Come volevasi dimostrare. Lo stesso Tosi ne aveva parlato con grande chiarezza, intervenendo in mattinata alla trasmissione «24 Mattino» su Radio 24, l’emittente confindustriale. Commentando la sua ancora ipotetica candidatura a premier per la Lega, il numero uno dei padani veneti l’aveva messa giù senza tanti fronzoli: «Partiamo da un presupposto – aveva premesso -: io rimango a fare il sindaco di Verona. Sono un militante, quello che decide il movimento si fa. Però se ci fosse un’ipotesi di un impegno vero a Roma non lo farei ». Tradotto ed esplicitato: «Mi candido a premier – aveva aggiunto Tosi – soltanto se è una corsa di bandiera, se la candidatura dura il tempo della campagna elettorale per sostenere le tesi della Lega di ammodernamento del Paese, di sburocratizzazione, di riduzione della spesa pubblica. Insomma lo farei sapendo che tanto non c’è pericolo di fare il premier». Ma come, un Tosi abituato a stravincere, almeno a casa sua, che si candida solo sapendo di perdere? «Io sono realista – aveva risposto lui – non credo che qualcuno oggi in Italia pensi veramente che un leghista possa andare a fare il premier. È sano realismo». Non solo è sano realismo. È anche naturale disincanto rispetto a un quadro politico incerto e indefinito come non mai, a cominciare proprio dalle possibili alleanze della Lega in ambito nazionale. Maroni, soltanto tre giorni fa, aveva sancito che la strada di gran lunga preferibile per la Lega era quella di «correre da soli». Dove il soli si riferisce alle (scarne) possibilità di un ritorno dell’alleanza con il Pdl berlusconiano.

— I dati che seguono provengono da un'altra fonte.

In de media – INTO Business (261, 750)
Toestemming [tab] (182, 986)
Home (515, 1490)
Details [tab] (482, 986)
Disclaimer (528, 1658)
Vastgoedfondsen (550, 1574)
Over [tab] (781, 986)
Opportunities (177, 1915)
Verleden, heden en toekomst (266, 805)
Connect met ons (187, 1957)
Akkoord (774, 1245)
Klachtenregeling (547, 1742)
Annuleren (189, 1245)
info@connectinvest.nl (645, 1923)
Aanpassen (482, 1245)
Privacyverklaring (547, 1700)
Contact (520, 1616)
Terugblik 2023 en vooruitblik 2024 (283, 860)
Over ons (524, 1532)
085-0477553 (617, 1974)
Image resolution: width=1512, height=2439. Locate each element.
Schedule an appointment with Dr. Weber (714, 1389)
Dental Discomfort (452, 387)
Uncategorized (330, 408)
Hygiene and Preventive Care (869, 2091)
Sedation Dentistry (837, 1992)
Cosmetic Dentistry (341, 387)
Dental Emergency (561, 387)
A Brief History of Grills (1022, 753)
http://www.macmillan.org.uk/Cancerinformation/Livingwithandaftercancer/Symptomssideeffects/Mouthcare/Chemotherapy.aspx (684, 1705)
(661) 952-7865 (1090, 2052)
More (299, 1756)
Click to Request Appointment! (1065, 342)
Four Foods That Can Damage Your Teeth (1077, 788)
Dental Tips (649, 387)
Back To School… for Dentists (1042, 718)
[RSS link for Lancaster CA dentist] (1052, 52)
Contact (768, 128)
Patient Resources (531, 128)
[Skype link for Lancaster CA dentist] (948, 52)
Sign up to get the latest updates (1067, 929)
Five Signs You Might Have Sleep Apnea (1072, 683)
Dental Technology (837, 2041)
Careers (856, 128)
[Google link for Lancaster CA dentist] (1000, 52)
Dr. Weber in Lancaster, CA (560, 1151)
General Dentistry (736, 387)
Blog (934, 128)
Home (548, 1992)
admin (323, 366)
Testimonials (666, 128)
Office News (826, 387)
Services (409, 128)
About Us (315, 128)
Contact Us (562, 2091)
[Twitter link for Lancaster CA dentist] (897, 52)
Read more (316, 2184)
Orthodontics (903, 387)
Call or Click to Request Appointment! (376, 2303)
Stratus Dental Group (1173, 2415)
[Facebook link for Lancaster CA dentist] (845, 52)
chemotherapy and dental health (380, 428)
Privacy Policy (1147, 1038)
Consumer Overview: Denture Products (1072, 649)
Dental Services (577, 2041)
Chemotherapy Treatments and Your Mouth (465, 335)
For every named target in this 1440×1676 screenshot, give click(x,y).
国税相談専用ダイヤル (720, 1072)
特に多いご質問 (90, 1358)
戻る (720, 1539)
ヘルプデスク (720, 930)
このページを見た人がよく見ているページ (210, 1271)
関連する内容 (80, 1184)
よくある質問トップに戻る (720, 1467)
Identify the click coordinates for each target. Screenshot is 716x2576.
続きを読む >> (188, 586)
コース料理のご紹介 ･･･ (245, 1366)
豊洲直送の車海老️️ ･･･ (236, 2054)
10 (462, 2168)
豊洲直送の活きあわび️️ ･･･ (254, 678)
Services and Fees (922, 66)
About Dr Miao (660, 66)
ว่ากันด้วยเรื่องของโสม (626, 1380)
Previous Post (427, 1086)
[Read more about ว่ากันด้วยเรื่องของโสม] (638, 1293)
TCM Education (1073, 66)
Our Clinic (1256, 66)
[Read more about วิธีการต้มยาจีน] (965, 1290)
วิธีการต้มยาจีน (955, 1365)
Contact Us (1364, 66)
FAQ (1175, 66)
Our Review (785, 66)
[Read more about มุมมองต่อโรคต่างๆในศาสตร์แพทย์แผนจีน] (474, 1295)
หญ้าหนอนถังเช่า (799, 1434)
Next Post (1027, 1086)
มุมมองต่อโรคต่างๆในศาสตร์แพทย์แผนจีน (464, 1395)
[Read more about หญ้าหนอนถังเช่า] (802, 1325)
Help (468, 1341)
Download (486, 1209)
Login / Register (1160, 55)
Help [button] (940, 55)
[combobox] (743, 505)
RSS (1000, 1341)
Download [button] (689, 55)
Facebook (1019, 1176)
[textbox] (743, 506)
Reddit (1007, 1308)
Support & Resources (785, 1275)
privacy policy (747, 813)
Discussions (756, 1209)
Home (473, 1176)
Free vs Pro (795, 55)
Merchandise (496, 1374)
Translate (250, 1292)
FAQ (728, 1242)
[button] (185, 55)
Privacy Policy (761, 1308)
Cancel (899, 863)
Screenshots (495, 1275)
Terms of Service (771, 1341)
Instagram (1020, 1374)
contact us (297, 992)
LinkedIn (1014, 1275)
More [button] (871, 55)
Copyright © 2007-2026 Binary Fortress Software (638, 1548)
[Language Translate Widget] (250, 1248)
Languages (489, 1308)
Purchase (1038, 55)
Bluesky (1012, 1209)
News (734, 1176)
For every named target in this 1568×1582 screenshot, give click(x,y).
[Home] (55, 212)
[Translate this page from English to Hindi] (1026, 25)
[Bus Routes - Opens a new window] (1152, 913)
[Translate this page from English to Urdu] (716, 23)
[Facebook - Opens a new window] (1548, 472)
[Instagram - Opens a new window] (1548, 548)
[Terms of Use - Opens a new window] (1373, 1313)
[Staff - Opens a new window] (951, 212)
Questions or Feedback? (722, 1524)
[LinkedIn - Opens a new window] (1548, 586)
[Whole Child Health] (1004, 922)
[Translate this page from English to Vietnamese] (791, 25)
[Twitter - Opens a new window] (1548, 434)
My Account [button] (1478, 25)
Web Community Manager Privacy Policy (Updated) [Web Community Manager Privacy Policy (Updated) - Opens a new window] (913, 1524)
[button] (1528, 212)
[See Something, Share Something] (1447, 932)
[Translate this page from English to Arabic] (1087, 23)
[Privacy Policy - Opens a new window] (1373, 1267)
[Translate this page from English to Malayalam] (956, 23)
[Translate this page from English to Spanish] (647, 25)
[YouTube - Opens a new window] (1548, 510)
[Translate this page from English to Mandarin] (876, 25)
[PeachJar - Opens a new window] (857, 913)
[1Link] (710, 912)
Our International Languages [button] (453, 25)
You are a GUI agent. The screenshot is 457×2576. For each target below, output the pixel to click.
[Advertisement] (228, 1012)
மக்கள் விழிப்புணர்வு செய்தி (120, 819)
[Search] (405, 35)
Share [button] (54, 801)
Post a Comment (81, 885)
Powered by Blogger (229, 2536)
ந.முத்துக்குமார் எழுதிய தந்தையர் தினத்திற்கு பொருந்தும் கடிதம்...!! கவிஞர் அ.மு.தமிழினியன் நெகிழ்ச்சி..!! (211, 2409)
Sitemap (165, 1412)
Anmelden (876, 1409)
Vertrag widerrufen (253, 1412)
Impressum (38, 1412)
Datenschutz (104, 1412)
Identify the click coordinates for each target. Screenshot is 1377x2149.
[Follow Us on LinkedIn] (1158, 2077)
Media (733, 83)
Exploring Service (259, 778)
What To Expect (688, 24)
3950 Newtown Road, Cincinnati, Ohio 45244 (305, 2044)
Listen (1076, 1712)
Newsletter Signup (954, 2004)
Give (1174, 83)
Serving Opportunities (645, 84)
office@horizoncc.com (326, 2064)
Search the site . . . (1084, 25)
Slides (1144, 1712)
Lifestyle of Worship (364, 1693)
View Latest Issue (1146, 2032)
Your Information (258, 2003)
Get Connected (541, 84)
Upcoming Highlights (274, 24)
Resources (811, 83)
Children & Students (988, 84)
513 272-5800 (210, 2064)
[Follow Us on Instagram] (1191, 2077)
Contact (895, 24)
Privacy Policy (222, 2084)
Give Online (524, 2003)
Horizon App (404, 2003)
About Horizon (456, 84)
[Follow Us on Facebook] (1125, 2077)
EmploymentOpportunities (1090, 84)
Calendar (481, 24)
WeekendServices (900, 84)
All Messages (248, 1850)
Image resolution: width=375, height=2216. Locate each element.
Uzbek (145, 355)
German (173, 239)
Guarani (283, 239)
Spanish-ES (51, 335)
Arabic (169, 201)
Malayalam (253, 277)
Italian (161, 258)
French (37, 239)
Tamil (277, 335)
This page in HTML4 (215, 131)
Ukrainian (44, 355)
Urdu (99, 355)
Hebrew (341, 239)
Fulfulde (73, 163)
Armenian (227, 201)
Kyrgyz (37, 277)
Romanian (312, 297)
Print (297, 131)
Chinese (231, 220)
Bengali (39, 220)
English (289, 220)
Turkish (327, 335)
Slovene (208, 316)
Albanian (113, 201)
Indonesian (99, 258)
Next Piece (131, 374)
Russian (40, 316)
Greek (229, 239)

Nel frattempo, però, lo stesso Maroni ha stretto un patto elettorale con l’ex superministro Giulio Tremonti e il suo neonato movimento delle 3L, finalizzato soprattutto alla corsa per la presidenza della Regione Lombardia. E ieri, guarda caso, hanno preso a circolare voci insistenti – sempre relative alla Lombardia – di un ticket governatore-vice composto proprio da Maroni e da Maristella Gelmini. La quale, fino a prova contraria, è pur sempre un’esponente del Pdl. Insomma, la confusione è tanta sotto il pallido sole del 2013. Di una cosa, però, Tosi si sente sicuro, ed è una cosa che riguarda Silvio Berlusconi: «Per me, sarebbe meglio se facesse il padre nobile, come ha fatto Bossi con la Lega, senza ricandidarsi in prima persona: sarebbe il servizio migliore che potrebbe rendere alla sua creatura, Forza Italia, e al centrodestra». A quanto sembra, il Cavaliere non l’ha ascoltato.